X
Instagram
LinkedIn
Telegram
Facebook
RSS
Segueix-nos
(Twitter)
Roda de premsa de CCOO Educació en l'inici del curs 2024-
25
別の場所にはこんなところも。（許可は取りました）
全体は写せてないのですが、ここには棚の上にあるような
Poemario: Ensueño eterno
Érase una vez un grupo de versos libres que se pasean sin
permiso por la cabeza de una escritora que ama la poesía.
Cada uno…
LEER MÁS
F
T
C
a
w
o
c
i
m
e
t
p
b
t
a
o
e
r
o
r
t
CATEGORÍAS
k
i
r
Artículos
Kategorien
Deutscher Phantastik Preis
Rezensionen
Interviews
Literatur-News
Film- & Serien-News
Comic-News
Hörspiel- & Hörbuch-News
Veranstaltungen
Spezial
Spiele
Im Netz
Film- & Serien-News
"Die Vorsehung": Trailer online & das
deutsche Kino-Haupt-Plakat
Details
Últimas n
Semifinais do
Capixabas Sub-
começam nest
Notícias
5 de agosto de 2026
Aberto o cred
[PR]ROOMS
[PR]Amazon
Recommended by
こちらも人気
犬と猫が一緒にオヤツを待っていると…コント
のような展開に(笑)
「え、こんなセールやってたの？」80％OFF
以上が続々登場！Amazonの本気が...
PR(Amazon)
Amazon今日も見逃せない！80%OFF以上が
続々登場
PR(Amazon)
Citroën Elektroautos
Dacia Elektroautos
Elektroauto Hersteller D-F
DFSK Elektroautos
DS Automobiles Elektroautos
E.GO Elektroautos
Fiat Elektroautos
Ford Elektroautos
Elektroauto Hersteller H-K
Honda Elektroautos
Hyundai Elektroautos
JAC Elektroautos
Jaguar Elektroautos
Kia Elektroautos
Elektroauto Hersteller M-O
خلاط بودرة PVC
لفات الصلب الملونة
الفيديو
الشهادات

# Exercise objective
Transcribe the entries above exactly.

# Exercise result
X
Instagram
LinkedIn
Telegram
Facebook
RSS
Segueix-nos
(Twitter)
Roda de premsa de CCOO Educació en l'inici del curs 2024-
25
別の場所にはこんなところも。（許可は取りました）
全体は写せてないのですが、ここには棚の上にあるような
Poemario: Ensueño eterno
Érase una vez un grupo de versos libres que se pasean sin
permiso por la cabeza de una escritora que ama la poesía.
Cada uno…
LEER MÁS
F
T
C
a
w
o
c
i
m
e
t
p
b
t
a
o
e
r
o
r
t
CATEGORÍAS
k
i
r
Artículos
Kategorien
Deutscher Phantastik Preis
Rezensionen
Interviews
Literatur-News
Film- & Serien-News
Comic-News
Hörspiel- & Hörbuch-News
Veranstaltungen
Spezial
Spiele
Im Netz
Film- & Serien-News
"Die Vorsehung": Trailer online & das
deutsche Kino-Haupt-Plakat
Details
Últimas n
Semifinais do
Capixabas Sub-
começam nest
Notícias
5 de agosto de 2026
Aberto o cred
[PR]ROOMS
[PR]Amazon
Recommended by
こちらも人気
犬と猫が一緒にオヤツを待っていると…コント
のような展開に(笑)
「え、こんなセールやってたの？」80％OFF
以上が続々登場！Amazonの本気が...
PR(Amazon)
Amazon今日も見逃せない！80%OFF以上が
続々登場
PR(Amazon)
Citroën Elektroautos
Dacia Elektroautos
Elektroauto Hersteller D-F
DFSK Elektroautos
DS Automobiles Elektroautos
E.GO Elektroautos
Fiat Elektroautos
Ford Elektroautos
Elektroauto Hersteller H-K
Honda Elektroautos
Hyundai Elektroautos
JAC Elektroautos
Jaguar Elektroautos
Kia Elektroautos
Elektroauto Hersteller M-O
خلاط بودرة PVC
لفات الصلب الملونة
الفيديو
الشهادات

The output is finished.